Count of negative numbers in assembly

Question

dosseg
.model small
.stack 100h
.data
    array db -1, -2, -3, -4, 1,2, 3, -5
.code
main PROC 
    mov ax, @data
    mov ds, ax
    xor ax, ax
    xor dx, dx ; reset dx 
    lea si, array
    mov cx, 8
    back: 
      mov bl, [si]
      cmp al, bl
      jc continue ; carry will be generated if number in bl is positive
      inc dx
      continue: 
        inc si
        clc
    loop back
    mov ah, 4ch
    int 21h
main ENDP 
end main

I wrote the above program to find the number of negative integers in an array.
Debugging showed that when SI is pointing at -1, the carry flag becomes 1 but it should not as the value at that instant in BL is FFh (negative) and in AL is 00h, so subtracting negative number from 0 should not generate a carry. What am I doing wrong?

Edit: I replaced the erroneous part with :

 test bl, bl 
 jns continue

and now it works as expected but I still don't know why the cmp method did not work.

`cmp` method didn't work becase you've chosen incorrect predicate which followed the compare instruction (`jc` instead of `jle`). — vitsoft, Apr 29 '22 at 19:22
@vitsoft jc = jump if carry, so the subtraction should generate a carry if bl has a positive value; shouldn't it? — learner, Apr 29 '22 at 19:30
Yes, it does set CF, if by *positive value* you mean values between 0x01 and 0xFF. Values between 0x80 and 0xFF are treated as **unsigned positive** when the compare is followed by `jc`, `ja`, `jb` . When you want to interpret them as **signed**, use `js`, `jg`, `jl`. — vitsoft, Apr 29 '22 at 21:06
The fun way since you have exactly 8 bytes: `movq xmm0, qword ptr [array]` (load 8 bytes) / `pmovmskb eax, xmm0` (pack the sign bit of each byte into an integer register) / `popcnt eax,eax` (count set bits). Would also work easily for 4 or 16 byte arrays, or for other compile-time-constant sizes do 2 loads and shift out overlapping bytes. With more you'd want to start accumulating counts in vector regs, like `pcmpgtb` to compare for `0 > x` / `psubb xmm1, xmm0` to do `total -= (0 or -1)`, up to 255 iterations of 16 bytes. Then accumulate with `psadbw` against zero. — Peter Cordes, Apr 30 '22 at 07:32

vitsoft · Answer 1 · 2022-04-29T19:17:20.700

When you compare al=0 with bl, carry flag (alias Below flag) will be set for any value in bl except for bl=0, because 0 is below any unsigned number in the range 0x01..0xFF.
Your array contains 8bit signed integer numbers. When we compare signed numbers, instead of adverbs below|above we use lower|greater which take into account Signum flag and Overflow flag.

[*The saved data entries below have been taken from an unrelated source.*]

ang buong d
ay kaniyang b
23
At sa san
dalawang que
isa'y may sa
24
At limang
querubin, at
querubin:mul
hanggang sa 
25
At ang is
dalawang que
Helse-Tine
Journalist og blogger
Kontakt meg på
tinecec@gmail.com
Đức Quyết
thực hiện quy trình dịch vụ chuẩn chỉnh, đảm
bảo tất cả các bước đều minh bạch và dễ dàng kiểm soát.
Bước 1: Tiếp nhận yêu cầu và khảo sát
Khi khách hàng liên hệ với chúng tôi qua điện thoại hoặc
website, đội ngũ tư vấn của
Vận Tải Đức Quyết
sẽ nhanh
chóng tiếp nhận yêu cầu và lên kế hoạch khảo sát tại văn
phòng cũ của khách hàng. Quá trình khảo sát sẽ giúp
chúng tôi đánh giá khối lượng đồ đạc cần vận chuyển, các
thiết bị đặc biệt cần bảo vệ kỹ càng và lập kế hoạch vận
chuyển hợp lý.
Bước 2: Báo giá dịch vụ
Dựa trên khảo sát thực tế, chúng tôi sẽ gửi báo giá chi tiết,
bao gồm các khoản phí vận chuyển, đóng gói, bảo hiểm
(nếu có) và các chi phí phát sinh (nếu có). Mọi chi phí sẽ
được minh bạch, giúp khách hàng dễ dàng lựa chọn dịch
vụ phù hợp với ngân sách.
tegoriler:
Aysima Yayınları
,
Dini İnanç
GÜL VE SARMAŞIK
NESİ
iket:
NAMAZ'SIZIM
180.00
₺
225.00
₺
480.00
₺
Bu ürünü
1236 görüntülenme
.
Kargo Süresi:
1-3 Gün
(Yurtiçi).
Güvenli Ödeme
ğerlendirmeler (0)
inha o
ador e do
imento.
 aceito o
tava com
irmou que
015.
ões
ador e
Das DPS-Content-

Instead of jc continue ; carry will be generated if number in bl is positive use
jle continue ; Jump if al=bl or if SF<>OF.

Better readable solution is to replace cmp al,bl with
test bl,bl
jns continue ; Skip incrementing dx when signum of bl is not set.

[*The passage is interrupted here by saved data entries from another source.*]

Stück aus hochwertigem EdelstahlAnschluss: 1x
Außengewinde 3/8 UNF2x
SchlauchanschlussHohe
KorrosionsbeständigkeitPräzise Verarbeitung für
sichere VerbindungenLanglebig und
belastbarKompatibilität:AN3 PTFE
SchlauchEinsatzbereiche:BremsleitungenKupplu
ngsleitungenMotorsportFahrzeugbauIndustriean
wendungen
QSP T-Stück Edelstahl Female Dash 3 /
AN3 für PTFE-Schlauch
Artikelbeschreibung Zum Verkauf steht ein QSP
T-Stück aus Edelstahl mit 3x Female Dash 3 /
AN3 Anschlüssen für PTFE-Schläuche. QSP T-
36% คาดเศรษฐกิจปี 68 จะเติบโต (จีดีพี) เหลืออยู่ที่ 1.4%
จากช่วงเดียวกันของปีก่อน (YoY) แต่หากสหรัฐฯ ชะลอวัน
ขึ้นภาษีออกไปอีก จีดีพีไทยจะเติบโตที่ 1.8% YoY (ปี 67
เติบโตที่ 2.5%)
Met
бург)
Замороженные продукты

See also Jcc. You might output the result from DX using the returned errorlevel, just mov al,dl before int 21h.

Peter Cordes · Answer 2 · 2022-05-01T09:09:45.630

If you just want to branch, use signed or signed-compare conditions

test reg,reg / jns non_negative (not sign-bit-set) or jnl non_negative (not less-than) are equivalent after a compare with zero.

That uses the FLAGS and conditions for their normal semantic meaning, i.e. doing a normal signed compare.
(test same,same is equivalent to cmp against zero, always clearing OF and CF, and is a well-known optimization for cmp reg, 0)

What you're doing doesn't set CF in a way that reflects the sign-bit, so a jc (jump if CF set) isn't useful. You're counting non-zero numbers, ones where 0U < (unsigned)x is true.

Getting the carry flag set according to the MSB

It's only interesting to get your condition into CF if you're going to take advantage of that
by using adc dx, 0 or sbb dx, -1 to conditionally increment DX (when CF is 1 or 0, respectively.)

The sbb version is like dx -= -1 + CF so CF either cancels out the -1, or you subtract -1, i.e. add 1.

One way to get CF set according to the sign bit of a byte is simply to shift it out, e.g. shl bl, 1, if you don't mind destroying the value in BL. Equivalently, add bl,bl is also a 2-byte instruction but can run on more execution units on modern CPUs. (They both set FLAGS the same way, including CF).

It's not possible with a compare against zero. 0 - x always has a borrow (CF=1) for any non-zero x, and x - 0 never has carry-out.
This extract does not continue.